▸ **Task objective**
Every entry in the data that follows should come back exactly, pictures aside.
● ● ● ● ● ● ●
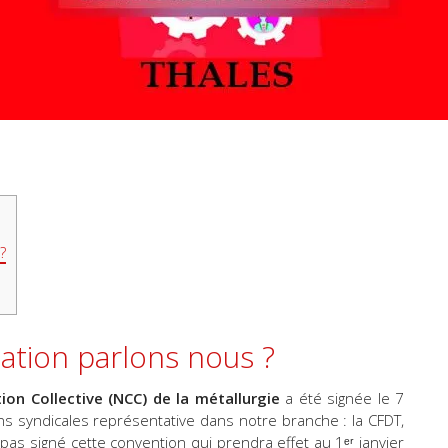
?
ation parlons nous ?
ion Collective (NCC) de la métallurgie
a été signée le 7
ns syndicales représentative dans notre branche : la CFDT,
pas signé cette convention qui prendra effet au 1ᵉʳ janvier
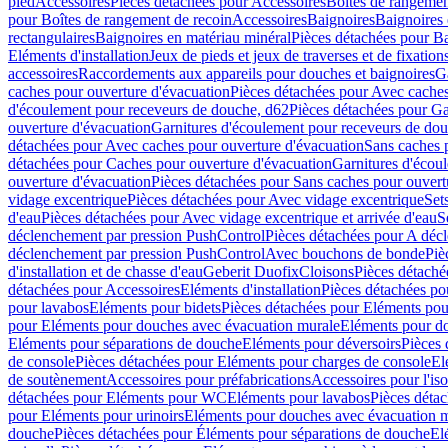
pied
Accessoires
Pièces détachées pour Accessoires
Boîtes de rangemen
pour Boîtes de rangement de recoin
Accessoires
Baignoires
Baignoires 
rectangulaires
Baignoires en matériau minéral
Pièces détachées pour Ba
Eléments d'installation
Jeux de pieds et jeux de traverses et de fixatio
accessoires
Raccordements aux appareils pour douches et baignoires
G
caches pour ouverture d'évacuation
Pièces détachées pour Avec caches
d'écoulement pour receveurs de douche, d62
Pièces détachées pour Ga
ouverture d'évacuation
Garnitures d'écoulement pour receveurs de do
détachées pour Avec caches pour ouverture d'évacuation
Sans caches 
détachées pour Caches pour ouverture d'évacuation
Garnitures d'écou
ouverture d'évacuation
Pièces détachées pour Sans caches pour ouvert
vidage excentrique
Pièces détachées pour Avec vidage excentrique
Set
d'eau
Pièces détachées pour Avec vidage excentrique et arrivée d'eau
S
déclenchement par pression PushControl
Pièces détachées pour A déc
déclenchement par pression PushControl
Avec bouchons de bonde
Piè
d'installation et de chasse d'eau
Geberit Duofix
Cloisons
Pièces détaché
détachées pour Accessoires
Eléments d'installation
Pièces détachées pou
pour lavabos
Eléments pour bidets
Pièces détachées pour Eléments pou
pour Eléments pour douches avec évacuation murale
Eléments pour do
Eléments pour séparations de douche
Eléments pour déversoirs
Pièces 
de console
Pièces détachées pour Eléments pour charges de console
El
de soutènement
Accessoires pour préfabrications
Accessoires pour l'is
détachées pour Eléments pour WC
Eléments pour lavabos
Pièces déta
pour Eléments pour urinoirs
Eléments pour douches avec évacuation 
douche
Pièces détachées pour Éléments pour séparations de douche
El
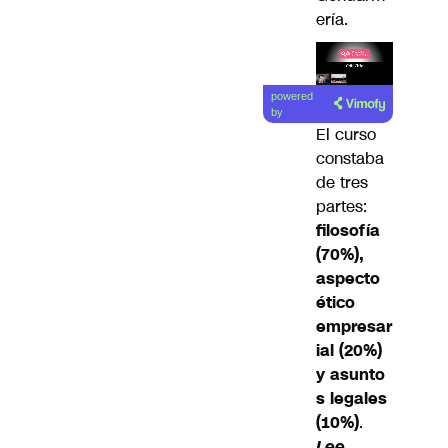
ería.
Lea el
powered
artículo
by
El curso
constaba
de tres
partes:
filosofía
(70%),
aspecto
ético
empresar
ial (20%)
y asunto
s legales
(10%)
.
Lee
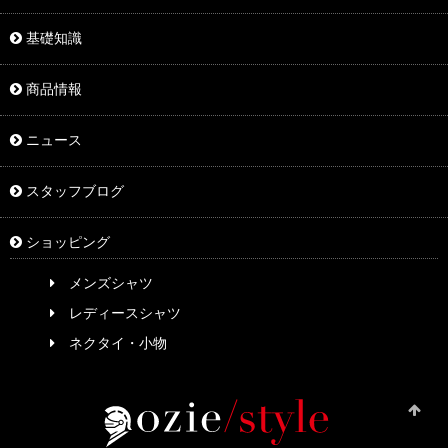
基礎知識
商品情報
ニュース
スタッフブログ
ショッピング
メンズシャツ
レディースシャツ
ネクタイ・小物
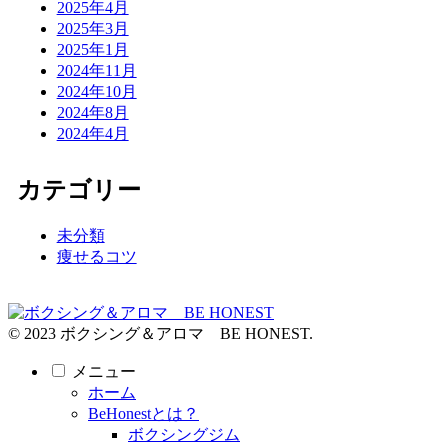
2025年4月
2025年3月
2025年1月
2024年11月
2024年10月
2024年8月
2024年4月
カテゴリー
未分類
痩せるコツ
© 2023 ボクシング＆アロマ BE HONEST.
メニュー
ホーム
BeHonestとは？
ボクシングジム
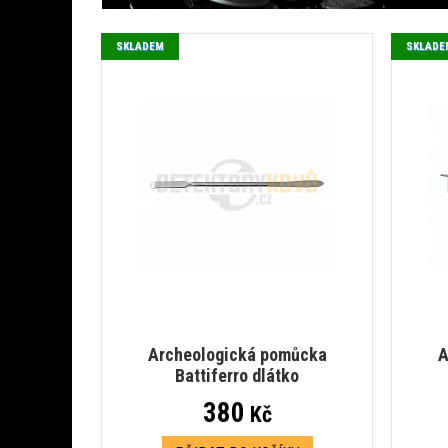
SKLADEM
SKLADE
Archeologická pomůcka
A
Battiferro dlátko
380
Kč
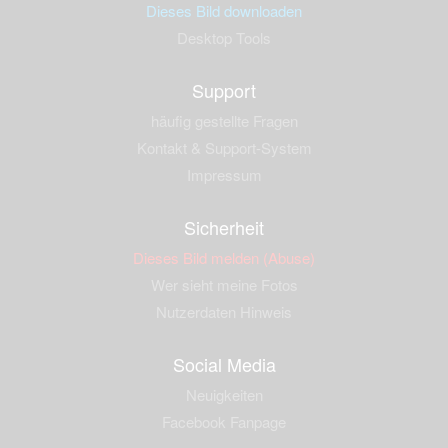
Dieses Bild downloaden
Desktop Tools
Support
häufig gestellte Fragen
Kontakt & Support-System
Impressum
Sicherheit
Dieses Bild melden (Abuse)
Wer sieht meine Fotos
Nutzerdaten Hinweis
Social Media
Neuigkeiten
Facebook Fanpage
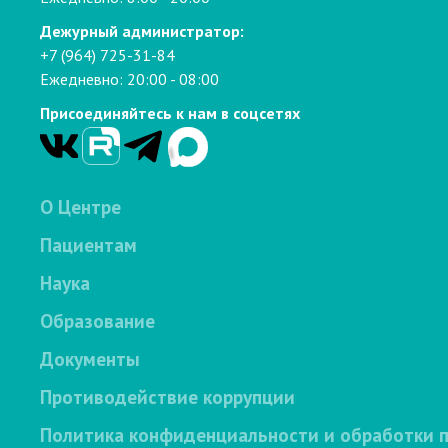
Дежурный администратор:
+7 (964) 725-31-84
Ежедневно: 20:00 - 08:00
Присоединяйтесь к нам в соцсетях
О Центре
Пациентам
Наука
Образование
Документы
Противодействие коррупции
Политика конфиденциальности и обработки 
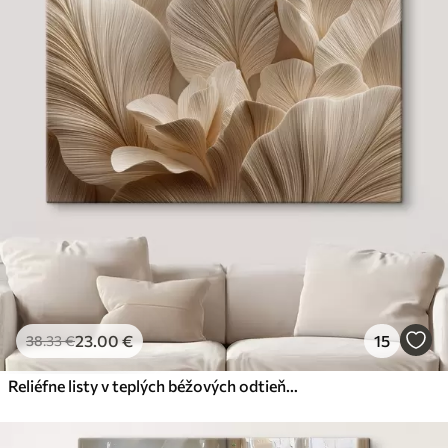
23
.00
€
15
38
.33
€
Reliéfne listy v teplých béžových odtieňoch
● ● ● ● ● ● ●
▸ **Solution for this task**
?
ation parlons nous ?
ion Collective (NCC) de la métallurgie
a été signée le 7
ns syndicales représentative dans notre branche : la CFDT,
pas signé cette convention qui prendra effet au 1ᵉʳ janvier
pied
Accessoires
Pièces détachées pour Accessoires
Boîtes de rangemen
pour Boîtes de rangement de recoin
Accessoires
Baignoires
Baignoires 
rectangulaires
Baignoires en matériau minéral
Pièces détachées pour Ba
Eléments d'installation
Jeux de pieds et jeux de traverses et de fixatio
accessoires
Raccordements aux appareils pour douches et baignoires
G
caches pour ouverture d'évacuation
Pièces détachées pour Avec caches
d'écoulement pour receveurs de douche, d62
Pièces détachées pour Ga
ouverture d'évacuation
Garnitures d'écoulement pour receveurs de do
détachées pour Avec caches pour ouverture d'évacuation
Sans caches 
détachées pour Caches pour ouverture d'évacuation
Garnitures d'écou
ouverture d'évacuation
Pièces détachées pour Sans caches pour ouvert
vidage excentrique
Pièces détachées pour Avec vidage excentrique
Set
d'eau
Pièces détachées pour Avec vidage excentrique et arrivée d'eau
S
déclenchement par pression PushControl
Pièces détachées pour A déc
déclenchement par pression PushControl
Avec bouchons de bonde
Piè
d'installation et de chasse d'eau
Geberit Duofix
Cloisons
Pièces détaché
détachées pour Accessoires
Eléments d'installation
Pièces détachées pou
pour lavabos
Eléments pour bidets
Pièces détachées pour Eléments pou
pour Eléments pour douches avec évacuation murale
Eléments pour do
Eléments pour séparations de douche
Eléments pour déversoirs
Pièces 
de console
Pièces détachées pour Eléments pour charges de console
El
de soutènement
Accessoires pour préfabrications
Accessoires pour l'is
détachées pour Eléments pour WC
Eléments pour lavabos
Pièces déta
pour Eléments pour urinoirs
Eléments pour douches avec évacuation 
douche
Pièces détachées pour Éléments pour séparations de douche
El
ería.
Lea el
powered
artículo
by
El curso
constaba
de tres
partes:
filosofía
(70%),
aspecto
ético
empresar
ial (20%)
y asunto
s legales
(10%)
.
Lee
基礎知識
商品情報
ニュース
スタッフブログ
ショッピング
メンズシャツ
レディースシャツ
ネクタイ・小物
2025年4月
2025年3月
2025年1月
2024年11月
2024年10月
2024年8月
2024年4月
カテゴリー
未分類
痩せるコツ
© 2023 ボクシング＆アロマ BE HONEST.
メニュー
ホーム
BeHonestとは？
ボクシングジム
SKLADEM
SKLADE
Archeologická pomůcka
A
Battiferro dlátko
380
Kč
Dieses Bild downloaden
Desktop Tools
Support
häufig gestellte Fragen
Kontakt & Support-System
Impressum
Sicherheit
Dieses Bild melden (Abuse)
Wer sieht meine Fotos
Nutzerdaten Hinweis
Social Media
Neuigkeiten
Facebook Fanpage
Дежурный администратор:
+7 (964) 725-31-84
Ежедневно: 20:00 - 08:00
Присоединяйтесь к нам в соцсетях
О Центре
Пациентам
Наука
Образование
Документы
Противодействие коррупции
Политика конфиденциальности и обработки 
23
.00
€
15
38
.33
€
Reliéfne listy v teplých béžových odtieňoch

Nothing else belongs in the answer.